Despite its clear-cut title, Stan & Ollie is not the obvious Laurel & Hardy biopic. It may start with the pair filming arguably their greatest 60 minutes, Way Out West, (very much the obvious place to start at least), but this is not a film about performers at the top of their game, or indeed a cradle-to-grave-or-close-to-it in the shape of Ray or Bohemian Rhapsody.
Instead, Stan and Ollie is the exploration of a friendship between two older men long after the golden years have passed, and how they respond to a betrayal and the ensuing repression. Fifteen years after Way Out West, we find the two of them on the scrapheap, finishing their final shows during a tour around Britain and Ireland.
Much remains unsaid between them, and the pair seem to be in denial of their love for each other for most of the film: they discuss an almost mythical future Robin Hood film project in forensic detail, rather than engage in small talk or delve into each other’s lives. However, the warmth between the two could comfort the coldest of hands against the cinema screen, and much of that is down to the astonishing performances for the leading men. Both Steve Coogan and John C Reilly (Laurel and Hardy respectively) go to great lengths to resemble their subjects physically and vocally, but it’s the emotional depths they go to that makes you forget you aren’t watching the real stars. So, while the recreations of stage routines (best of the lot being a stunning “double door” tour de force) are genuinely laugh out loud funny, there’s real bitterness in moments, such as a party argument that onlookers think is a routine; and quietly devastating heartbreak as a serious illness threatens to derail the pair’s final days together. The stark contrast between hilarity and melancholy lends the film its emotional punch, and that’s in spite of some conservative directorial tics from John S Baird and an occasionally fusty script from frequent Coogan collaborator Jeff Pope.

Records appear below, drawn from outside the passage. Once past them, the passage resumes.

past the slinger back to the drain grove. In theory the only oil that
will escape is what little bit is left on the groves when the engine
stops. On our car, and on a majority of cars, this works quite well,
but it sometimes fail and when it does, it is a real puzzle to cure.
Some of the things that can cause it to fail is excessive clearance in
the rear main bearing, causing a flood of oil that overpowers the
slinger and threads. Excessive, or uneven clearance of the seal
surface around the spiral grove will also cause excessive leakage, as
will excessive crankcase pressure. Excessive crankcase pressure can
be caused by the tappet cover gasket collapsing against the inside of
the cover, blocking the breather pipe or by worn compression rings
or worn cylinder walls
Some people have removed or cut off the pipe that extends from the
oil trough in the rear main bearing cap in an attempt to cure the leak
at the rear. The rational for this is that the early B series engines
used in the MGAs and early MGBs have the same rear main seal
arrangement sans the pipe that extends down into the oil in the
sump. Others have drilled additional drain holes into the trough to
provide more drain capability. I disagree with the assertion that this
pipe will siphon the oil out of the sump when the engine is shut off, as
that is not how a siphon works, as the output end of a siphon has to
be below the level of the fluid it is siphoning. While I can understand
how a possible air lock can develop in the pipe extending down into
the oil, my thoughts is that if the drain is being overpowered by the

Elsewhere, able support is lent by Nina Arianda and Shirley Henderson’s chalk and cheese wives (“two double acts for the price of one!” one character nimbly observes) who humanise the central pair and get in more than a few chuckles of their own, while the recreation of small-town post-war British theatre feels authentic and lived in. Stan & Ollie is, if nothing else, old fashioned, but there’s no doubting its power to leave you as a nice mess of emotion by the time the credits roll.